FDA panel endorses Gilead, Janssen hep. C drugs
Gilead said on Friday that an advisory committee unanimously recommended approval of an all-oral regimen containing its hepatitis C drug sofosbuvir and ribavirin in patients with genotypes 2 and 3. Those genotypes account for the minority of patients with hep. C in the US.
The FDA panel also voted 15-0 in support of approving sofosbuvir for use with pegylated interferon and ribavirin in treatment-naïve patients with the more prevalent type, genotype 1, as well as in genotype 4.
According to ISI Group analyst Mark Schoenebaum, panelists also voiced support for use of the regimen in treatment-experienced patients with genotype 1.
Sofosbuvir, submitted to FDA April 8, was given priority review and Breakthrough Therapy designation. A final decision is expected Dec. 8. The agency doesn't have to follow the advice of its advisory panels, but often does.

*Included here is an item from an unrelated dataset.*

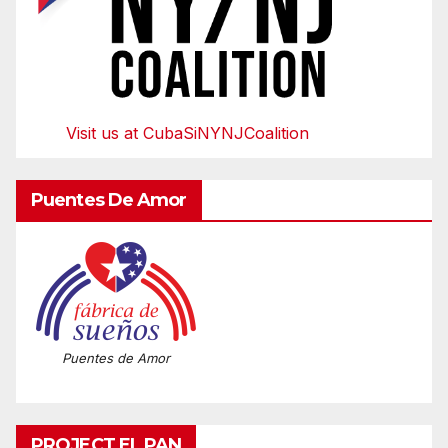
Visit us at CubaSiNYNJCoalition
Puentes De Amor
Puentes de Amor
PROJECT EL PAN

Because it's likely to be the first and likely go-to therapy among a coming wave of all-oral HCV regimens, the once-daily nucleotide analogue has been forecast to achieve sales of between $4 billion and $7 billion a year.
Sofosbuvir's recommendation came a day after an advisory panel unanimously endorsed a protease inhibitor from Janssen, simeprivir, for use with pegylated interferon and ribavirin for the treatment of genotype 1 chronic HCV patients.